The handwritten GRO index does say 1260 it was mistranscribed, I enhanced it and then searched on the same index reference and came up with Thomas Pleasance. So we know they were married in 1863 in Q4 but there's is one of the few marriages that I have no record of in the parish register details that have been sent to me.
I am intrigued about Linda's postscript to Trish - how many people are there looking for this family? I now have solved the links with all the Taylors and Normans in Brixton and have them all arising from families in Soham and Isleham. I am happy to share what information that I have, but I am conscious that much of the stuff relating to the Munns family is in fact the work of someone else and so I shall not be publicly broadcasting the contents except to do look-ups if needed.
Back to 1891 in Bartley Street: Rutter Norman is the nephew of James Taylors' step-father William Norman - is that a step-cousin?
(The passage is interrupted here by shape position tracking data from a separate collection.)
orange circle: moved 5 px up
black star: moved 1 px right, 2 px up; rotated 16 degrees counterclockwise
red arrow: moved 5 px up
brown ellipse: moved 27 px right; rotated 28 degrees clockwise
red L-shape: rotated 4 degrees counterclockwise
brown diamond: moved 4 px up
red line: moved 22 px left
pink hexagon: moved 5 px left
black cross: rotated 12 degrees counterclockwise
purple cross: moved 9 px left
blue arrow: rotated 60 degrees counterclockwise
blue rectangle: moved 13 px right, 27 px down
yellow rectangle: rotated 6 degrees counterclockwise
William Taylor in 35 is James's brother; James is married to Martha Mary Munns and their eldest son William (who occupies 33 Bartley Street by 1906) is the father of Stanley William Taylor. I have the baptismal, marriage and other documentation for a large number of these people and the previous generations. Martha Mary signs with a mark the death certificate as informant and aunt of the deceased for my great-aunt Ellen Maud who stayed with Martha and James from 1905 and where she died of TB in 1906.
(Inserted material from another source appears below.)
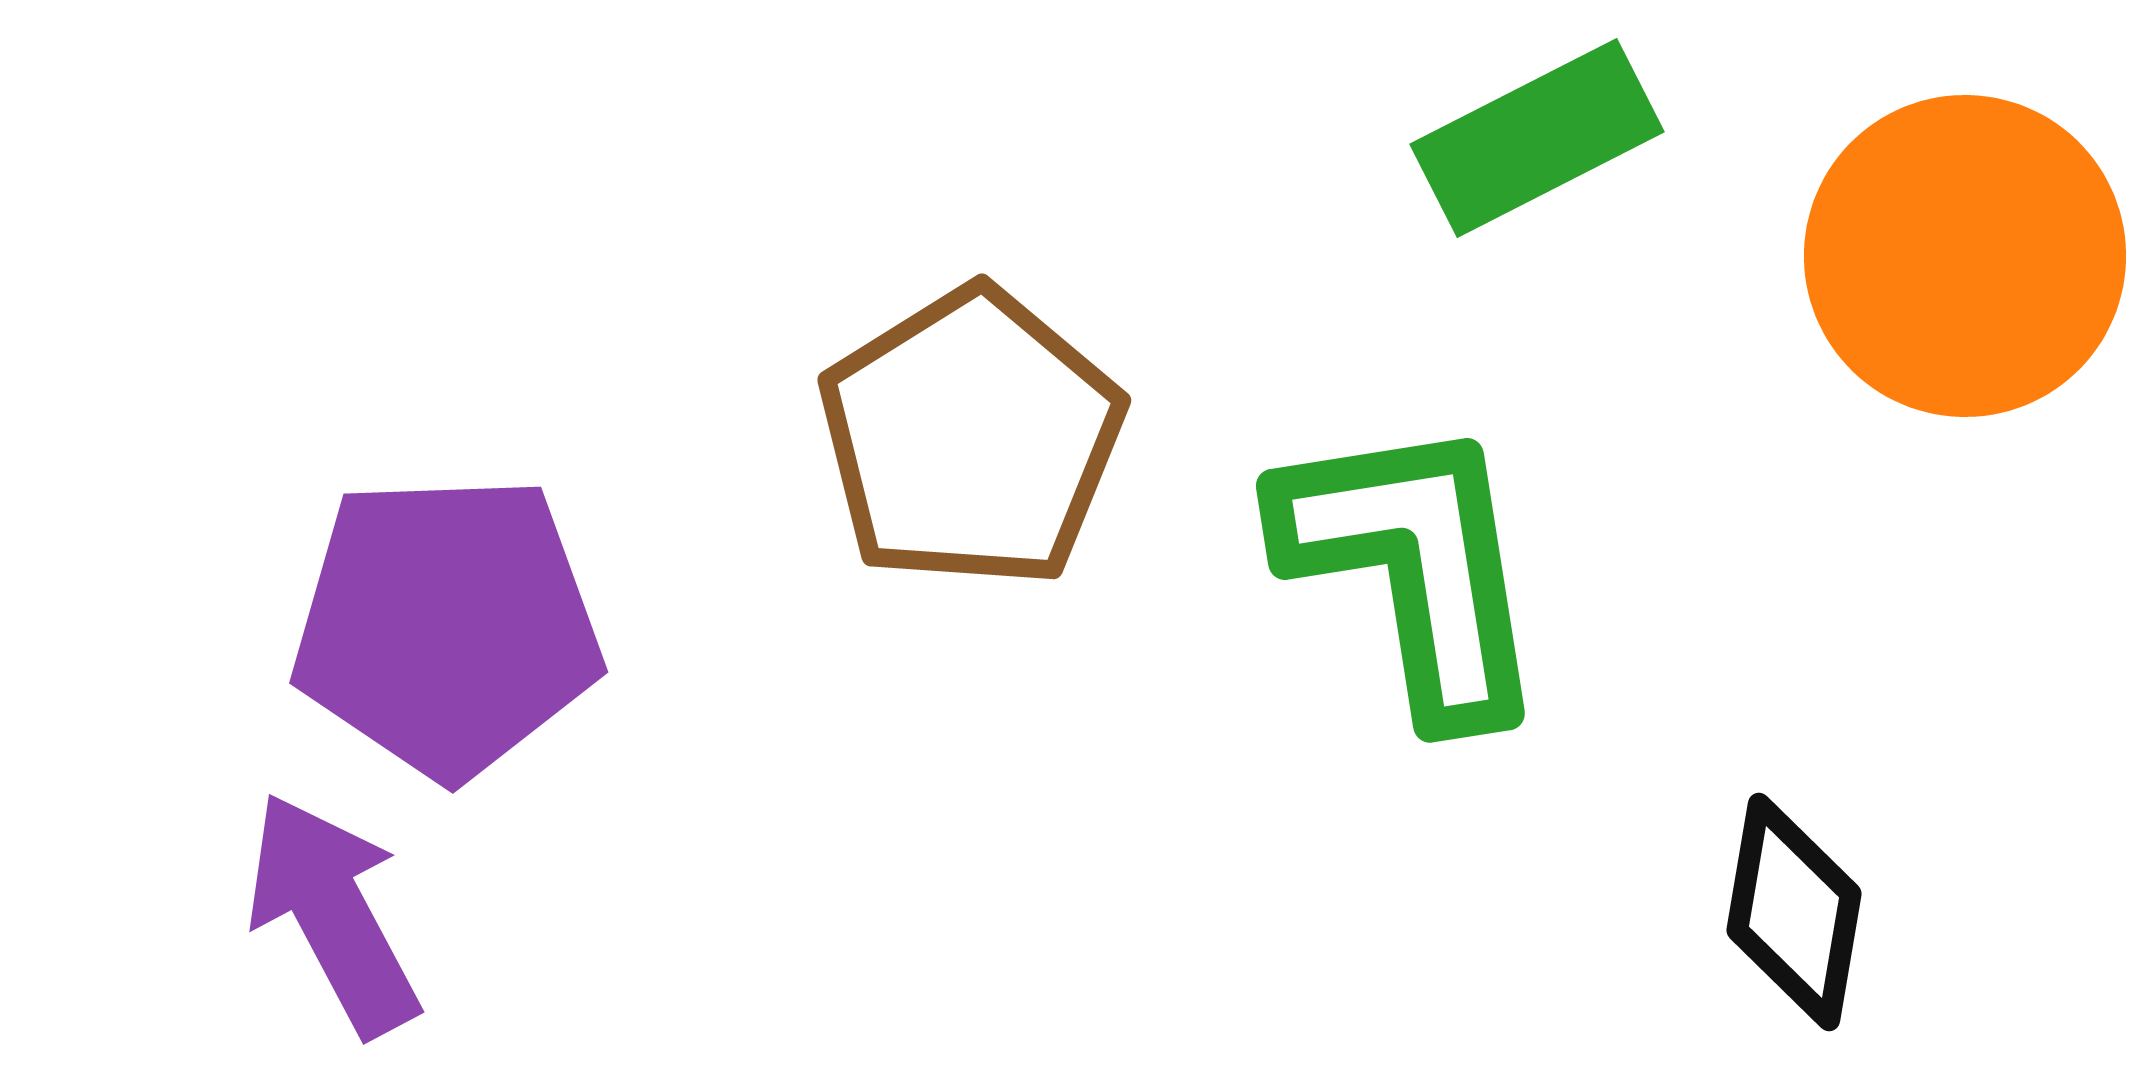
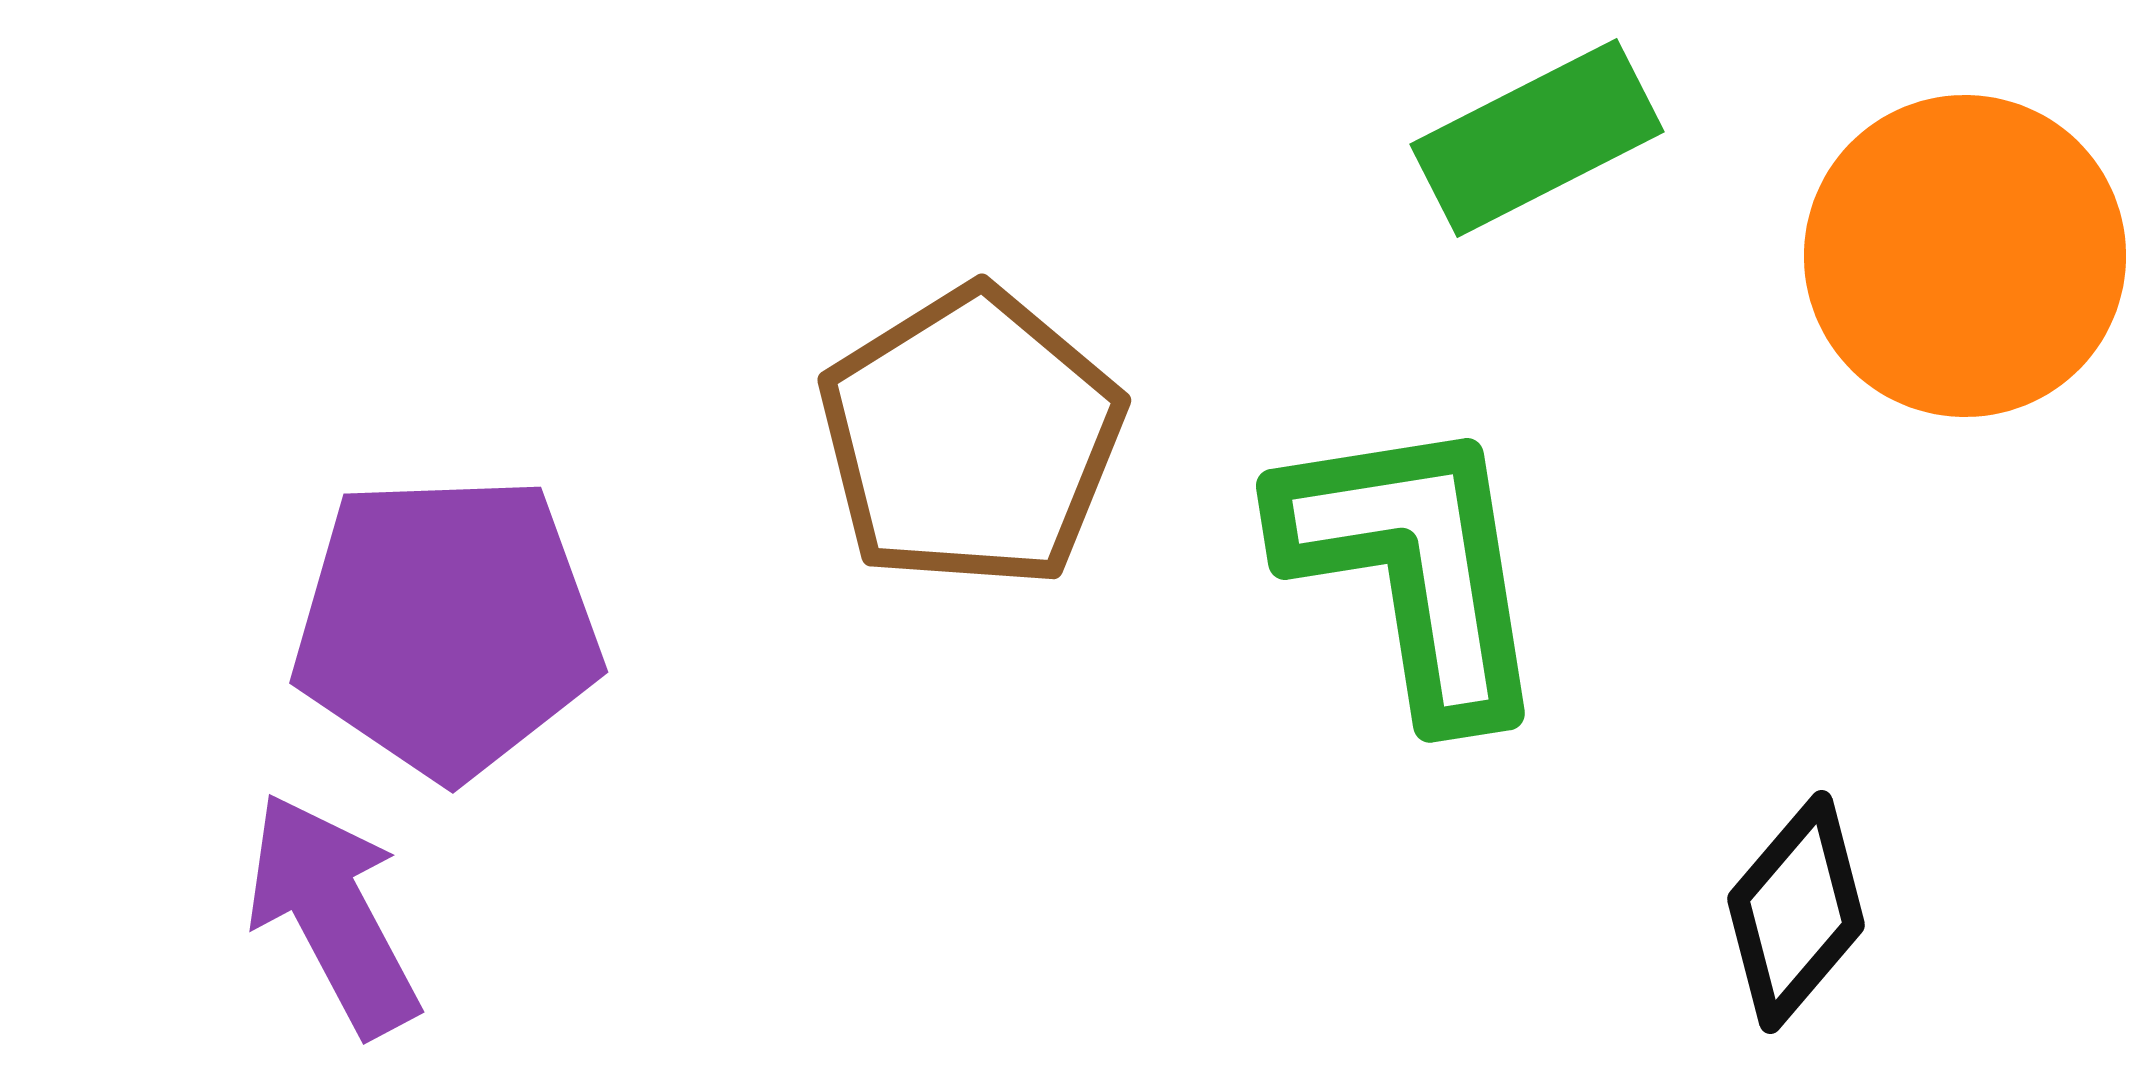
black diamond: moved 2 px right; rotated 31 degrees clockwise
It is all fascinating stuff and it is a shame that Bartley Street no longer exists because I would liked to have obtained photographs of these houses together. I might ask the good folk of the Minet Library in Brixton if they have anything in their archive.
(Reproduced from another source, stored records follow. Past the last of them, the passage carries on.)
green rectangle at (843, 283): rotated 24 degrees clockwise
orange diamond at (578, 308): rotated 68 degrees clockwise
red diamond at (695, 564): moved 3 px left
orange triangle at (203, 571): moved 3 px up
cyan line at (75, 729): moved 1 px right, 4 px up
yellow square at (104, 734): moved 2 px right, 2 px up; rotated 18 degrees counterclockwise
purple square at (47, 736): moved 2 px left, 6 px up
This is really important to me also because Brixton Hill was where my Cambridgeshire and Wiltshire families got together - without Brixton Hill I would not be here! My parents moved us to the area in 1956 and I have a large number of early memories from around the district, including my first school. My uncle was a postman from the late 40s until the 70s operating out of the sorting office that was close to the end of Bartley Street and covering a beat of Brixton Hill and Tulse Hill. My great grandfather, besides marrying at St Saviours from 39 Bartley Street, first came to London from Wiltshire as a drover with a herd of cattle for Smithfield. He got a job with the wonderfully named Balls brothers Omnibus company as the 'cock horse' man for the buses on Brixton Hill ( he had the spare or cock horse to hitch to the two already hitched to the bus to get them up Brixton Hill), the remnants of their livery stable is still visible; he later became a roundsman with a milk delivery company and that, according to family lore, is where he met Lucy Pleasance who was in service in a house in St saviours Road (adjacent to Bartley Street). So, if I can help anyone with all this then I shall, in the meantime, thanks very much for the efforts that you have gone to.